Page-level text extractions
#####
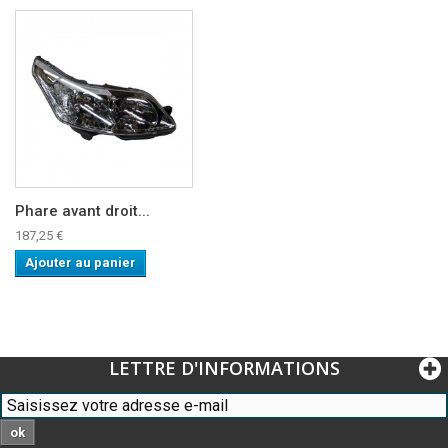
Phare avant droit...
187,25 €
Ajouter au panier
LETTRE D'INFORMATIONS
ok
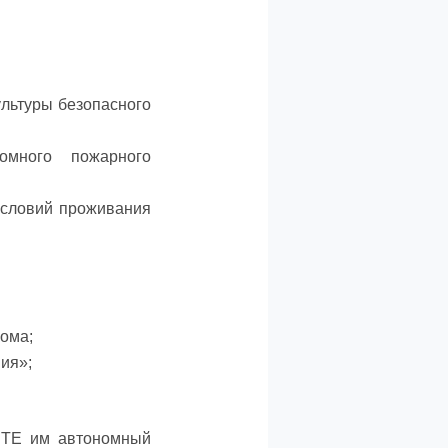
ультуры безопасного
омного пожарного
условий проживания
кома;
ия»;
РИТЕ им автономный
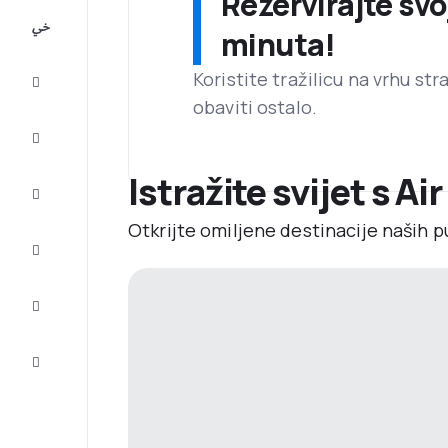
Rezervirajte svo
All-
minuta!
inclusive
Koristite tražilicu na vrhu st
Putovanje
obaviti ostalo.
Smještaj
Istražite svijet s Air
Prilike
Otkrijte omiljene destinacije naših p
Dovršite
putovanje
Inspiracija
i savjeti
Služba
za
korisnike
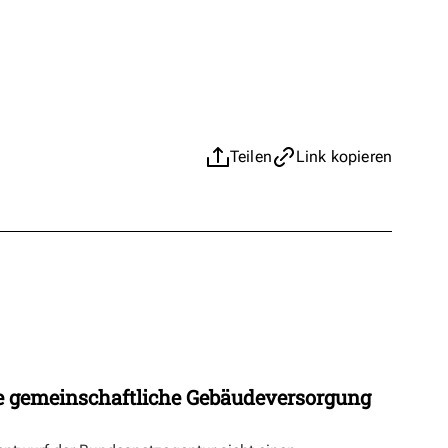
Teilen
Link kopieren
 gemeinschaftliche Gebäudeversorgung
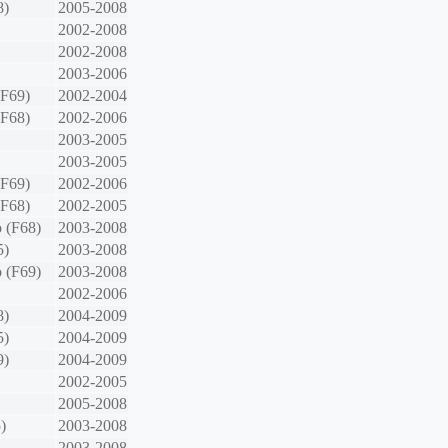
8)
2005-2008
2002-2008
2002-2008
2003-2006
(F69)
2002-2004
(F68)
2002-2006
2003-2005
2003-2005
(F69)
2002-2006
(F68)
2002-2005
 (F68)
2003-2008
5)
2003-2008
 (F69)
2003-2008
2002-2006
8)
2004-2009
5)
2004-2009
9)
2004-2009
2002-2005
2005-2008
)
2003-2008
2003-2008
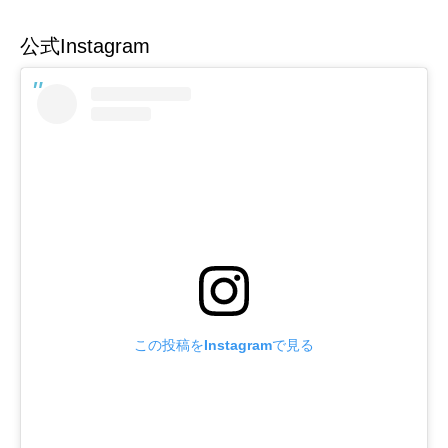
公式Instagram
この投稿をInstagramで見る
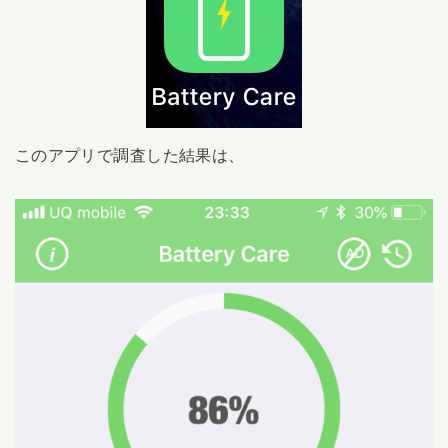
このアプリで調査した結果は、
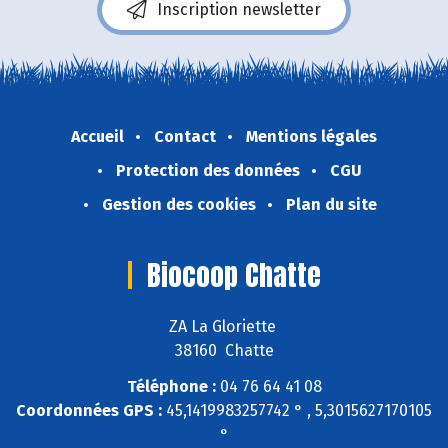
Inscription newsletter
Accueil
Contact
Mentions légales
Protection des données
CGU
Gestion des cookies
Plan du site
Biocoop Chatte
ZA La Gloriette
38160 Chatte
Téléphone :
04 76 64 41 08
Coordonnées GPS :
45,1419983257742 ° , 5,3015627170105
°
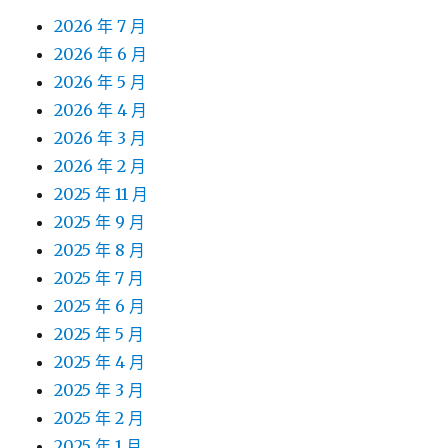
2026 年 7 月
2026 年 6 月
2026 年 5 月
2026 年 4 月
2026 年 3 月
2026 年 2 月
2025 年 11 月
2025 年 9 月
2025 年 8 月
2025 年 7 月
2025 年 6 月
2025 年 5 月
2025 年 4 月
2025 年 3 月
2025 年 2 月
2025 年 1 月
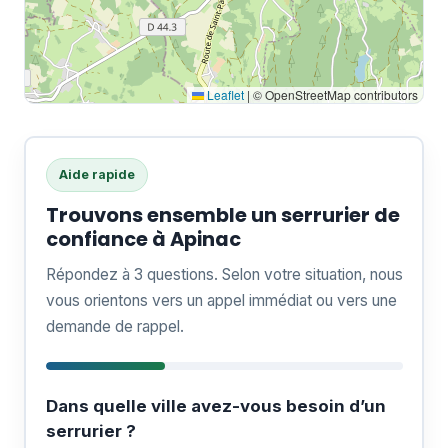
Leaflet
|
© OpenStreetMap contributors
Aide rapide
Trouvons ensemble un serrurier de
confiance à Apinac
Répondez à 3 questions. Selon votre situation, nous
vous orientons vers un appel immédiat ou vers une
demande de rappel.
Dans quelle ville avez-vous besoin d’un
serrurier ?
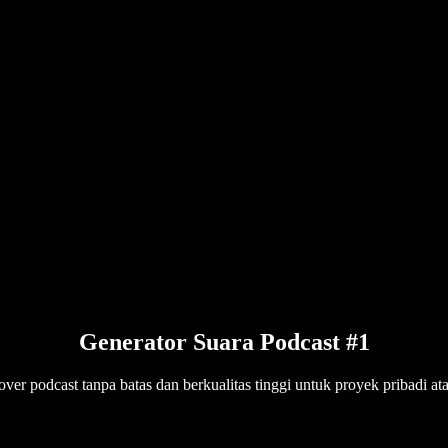
Generator Suara Podcast #1
over podcast tanpa batas dan berkualitas tinggi untuk proyek pribadi at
#####
§ The problem:
Please repeat every record above exactly, leaving the pictures out.

§ Response for this exercise:
Phare avant droit...
187,25 €
Ajouter au panier
LETTRE D'INFORMATIONS
ok
ультуры безопасного
омного пожарного
условий проживания
кома;
ия»;
РИТЕ им автономный
Rezervirajte svo
All-
minuta!
inclusive
Koristite tražilicu na vrhu st
Putovanje
obaviti ostalo.
Smještaj
Istražite svijet s Air
Prilike
Otkrijte omiljene destinacije naših p
Dovršite
putovanje
Inspiracija
i savjeti
Služba
za
korisnike
Teilen
Link kopieren
 gemeinschaftliche Gebäudeversorgung
8)
2005-2008
2002-2008
2002-2008
2003-2006
(F69)
2002-2004
(F68)
2002-2006
2003-2005
2003-2005
(F69)
2002-2006
(F68)
2002-2005
 (F68)
2003-2008
5)
2003-2008
 (F69)
2003-2008
2002-2006
8)
2004-2009
5)
2004-2009
9)
2004-2009
2002-2005
2005-2008
)
2003-2008
2003-2008
公式Instagram
この投稿をInstagramで見る
このアプリで調査した結果は、
Inscription newsletter
Accueil
Contact
Mentions légales
Protection des données
CGU
Gestion des cookies
Plan du site
Biocoop Chatte
ZA La Gloriette
38160 Chatte
Téléphone :
04 76 64 41 08
Coordonnées GPS :
45,1419983257742 ° , 5,3015627170105
°
2026 年 7 月
2026 年 6 月
2026 年 5 月
2026 年 4 月
2026 年 3 月
2026 年 2 月
2025 年 11 月
2025 年 9 月
2025 年 8 月
2025 年 7 月
2025 年 6 月
2025 年 5 月
2025 年 4 月
2025 年 3 月
2025 年 2 月
2025 年 1 月
Leaflet
|
© OpenStreetMap contributors
Aide rapide
Trouvons ensemble un serrurier de
confiance à Apinac
Répondez à 3 questions. Selon votre situation, nous
vous orientons vers un appel immédiat ou vers une
demande de rappel.
Dans quelle ville avez-vous besoin d’un
serrurier ?
Generator Suara Podcast #1
over podcast tanpa batas dan berkualitas tinggi untuk proyek pribadi at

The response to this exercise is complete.